In 2019 the film received the Cannes Film Festival L’Œil d’or award for Best Documentary, as well as jury awards at other well-known festivals – Hot Docs (Canada) and SXSW (USA). For Sama has been highly rated not only by film professionals, but also the public – receiving audience awards in at least ten festivals in Europe, the USA and Asia.



Dir. Mads Brügger, Wingman Media, Pirava Film, Laika, Associated Directors, 128 min, 2019, Denmark/Norway/Sweden/Belgium

Distribution: DR Sales


In 1961, Dag Hammarskjöld, Swedish UN Secretary General, well-known opponent of colonialism and supporter of the self-determination African nations, died under mysterious circumstances in an airplane crash.

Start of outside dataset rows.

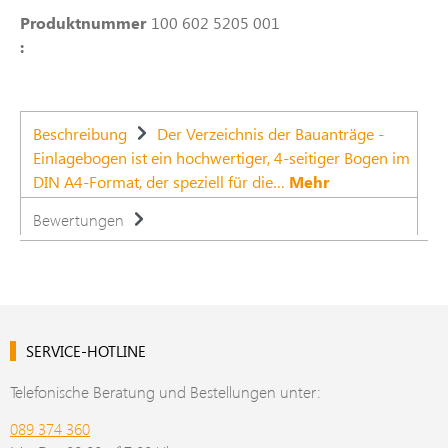
Produktnummer
100 602 5205 001
:
Beschreibung
Der Verzeichnis der Bauanträge -
Einlagebogen ist ein hochwertiger, 4-seitiger Bogen im
DIN A4-Format, der speziell für die…
Mehr
Bewertungen
SERVICE-HOTLINE
Telefonische Beratung und Bestellungen unter:
089 374 360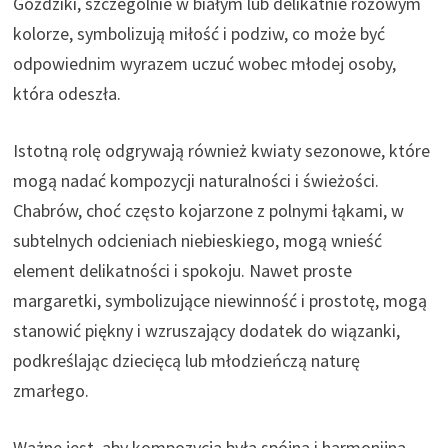
Goździki, szczególnie w białym lub delikatnie różowym
kolorze, symbolizują miłość i podziw, co może być
odpowiednim wyrazem uczuć wobec młodej osoby,
która odeszła.
Istotną rolę odgrywają również kwiaty sezonowe, które
mogą nadać kompozycji naturalności i świeżości.
Chabrów, choć często kojarzone z polnymi łąkami, w
subtelnych odcieniach niebieskiego, mogą wnieść
element delikatności i spokoju. Nawet proste
margaretki, symbolizujące niewinność i prostotę, mogą
stanowić piękny i wzruszający dodatek do wiązanki,
podkreślając dziecięcą lub młodzieńczą naturę
zmarłego.
Ważne jest, aby kompozycja była spójna i harmonijna.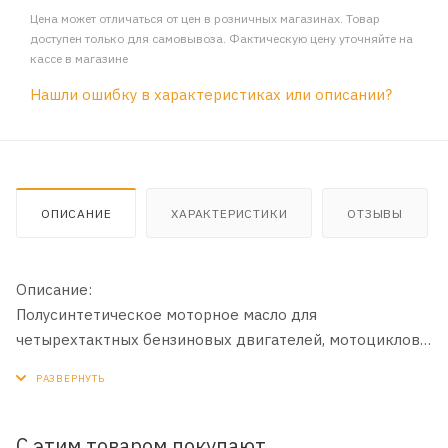
Цена может отличаться от цен в розничных магазинах. Товар
доступен только для самовывоза. Фактическую цену уточняйте на
кассе в магазине
Нашли ошибку в характеристиках или описании?
ОПИСАНИЕ
ХАРАКТЕРИСТИКИ
ОТЗЫВЫ
Описание:
Полусинтетическое моторное масло для
четырехтактных бензиновых двигателей, мотоциклов,
квадроциклов, скутеров и мопедов и другой
мототехники, где необходим уровень
эксплуатационных свойств API SL или ниже и JASO
MA/MA2.
С этим товаром покупают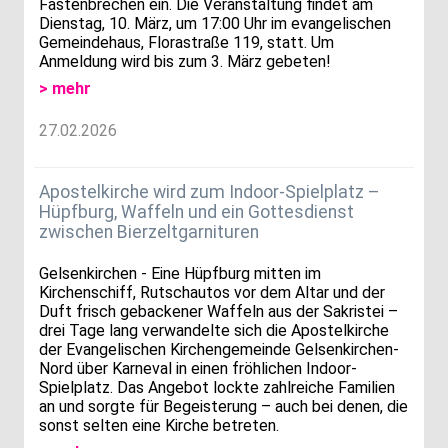
Fastenbrechen ein. Die Veranstaltung findet am
Dienstag, 10. März, um 17:00 Uhr im evangelischen
Gemeindehaus, Florastraße 119, statt. Um
Anmeldung wird bis zum 3. März gebeten!
> mehr
27.02.2026
Apostelkirche wird zum Indoor-Spielplatz –
Hüpfburg, Waffeln und ein Gottesdienst
zwischen Bierzeltgarnituren
Gelsenkirchen - Eine Hüpfburg mitten im
Kirchenschiff, Rutschautos vor dem Altar und der
Duft frisch gebackener Waffeln aus der Sakristei –
drei Tage lang verwandelte sich die Apostelkirche
der Evangelischen Kirchengemeinde Gelsenkirchen-
Nord über Karneval in einen fröhlichen Indoor-
Spielplatz. Das Angebot lockte zahlreiche Familien
an und sorgte für Begeisterung – auch bei denen, die
sonst selten eine Kirche betreten.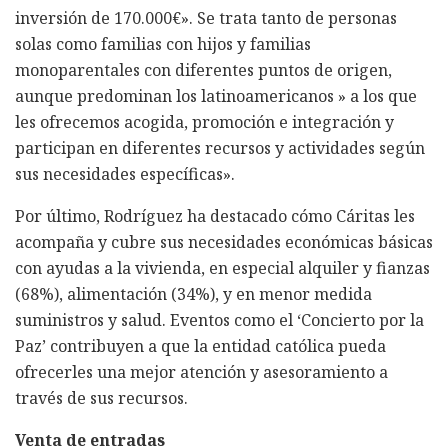
inversión de 170.000€». Se trata tanto de personas
solas como familias con hijos y familias
monoparentales con diferentes puntos de origen,
aunque predominan los latinoamericanos » a los que
les ofrecemos acogida, promoción e integración y
participan en diferentes recursos y actividades según
sus necesidades específicas».
Por último, Rodríguez ha destacado cómo Cáritas les
acompaña y cubre sus necesidades económicas básicas
con ayudas a la vivienda, en especial alquiler y fianzas
(68%), alimentación (34%), y en menor medida
suministros y salud. Eventos como el ‘Concierto por la
Paz’ contribuyen a que la entidad católica pueda
ofrecerles una mejor atención y asesoramiento a
través de sus recursos.
Venta de entradas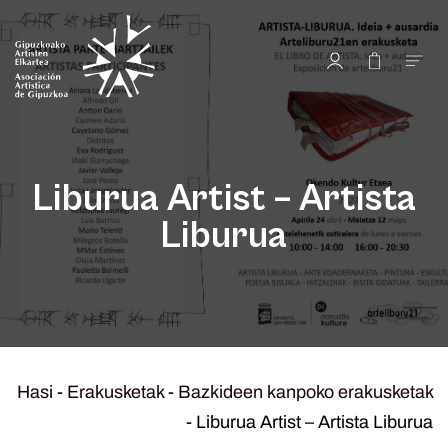
Liburua Artist – Artista
Liburua
Hasi
-
Erakusketak
-
Bazkideen kanpoko erakusketak
-
Liburua Artist – Artista Liburua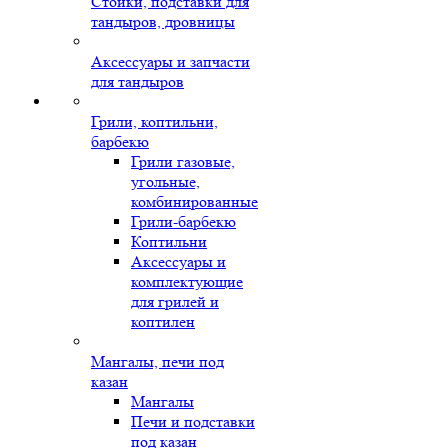
Стойки, подставки для
тандыров, дровницы
Аксессуары и запчасти
для тандыров
Грили, коптильни,
барбекю
Грили газовые,
угольные,
комбинированные
Грили-барбекю
Коптильни
Аксессуары и
комплектующие
для грилей и
коптилен
Мангалы, печи под
казан
Мангалы
Печи и подставки
под казан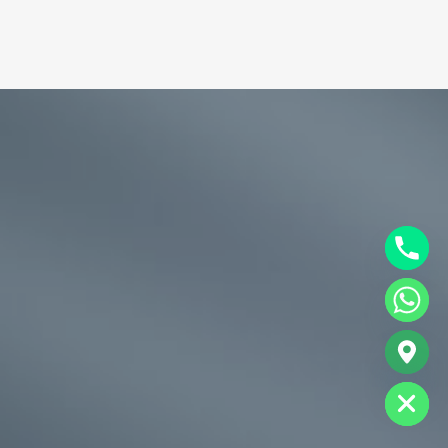
chaty
Hide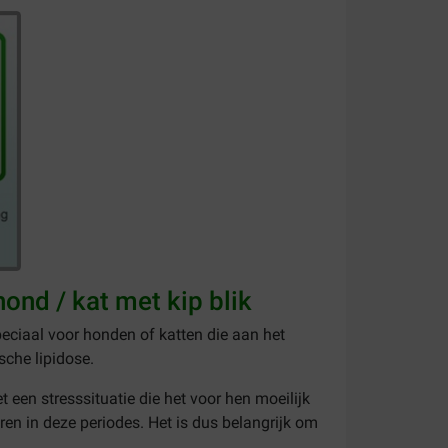
ond / kat met kip blik
speciaal voor honden of katten die aan het
sche lipidose.
 een stresssituatie die het voor hen moeilijk
 in deze periodes. Het is dus belangrijk om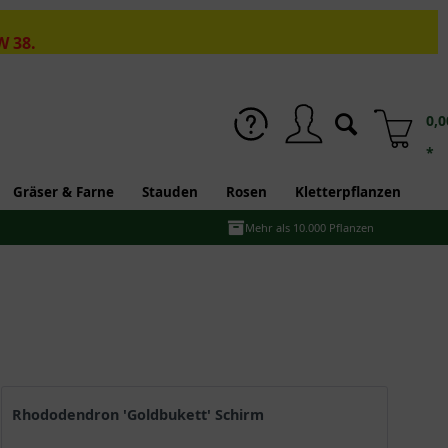
W 38.
0,0
*
Gräser & Farne
Stauden
Rosen
Kletterpflanzen
Mehr als 10.000 Pflanzen
Rhododendron 'Goldbukett' Schirm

More than half-a-century has passed, but the circumstances of the incident are still unclear. Director Mads Brügger transforms a seemingly non-topical historical event into a dramaturgically-polished thriller. After the film’s premiere at one of the world’s most prestigious film festivals – Sundance (USA) – viewers were upset at the notion of why this film’s red-letter missive isn’t on news screens everywhere and who might benefit from that?

Work on the film took many years. Director Mads Brügger and Swedish private investigator Göran Björkdahl immersed themselves in the archived documents and uncovered, possibly, a secret organization on the African continent, and, at the same time, the reason for the seemingly uncontrollable AIDS epidemic. One of witnesses interviewed in the film has currently moved to a location outside of his country of residence due to threats on his life.



Dir. Saskia Boddeke, Beeld, NTR, 68 min, 2017, The Netherlands

Sales: Wide House


Peter Greenaway’s name in the world of film and contemporary art has a recognised value. The Greenaway’s Alphabet is his partner’s, artist Saskia Boddeke’s, essay on creativity, film history, relationships, parents, children and everything else Peter calls life. Unexpectedly revealing are a father’s (Greenaway) talks with his teenage daughter, whose penetrating questions break down barriers and allow for a sense the human side of the art and the experiment. The Greenaway Alphabet – artistically formulated milestones in the director’s universe that bring us closer to his abundantly creative life and also his eccentric and dynamic personality.

Saskia Boddeke is a multimedia artist who stages operas, creates installations and other works of art using various types of mediums. She sometimes works under an alias – her alter ego, Rose Borchovski. The Greenaway Alphabet is her first feature documentary.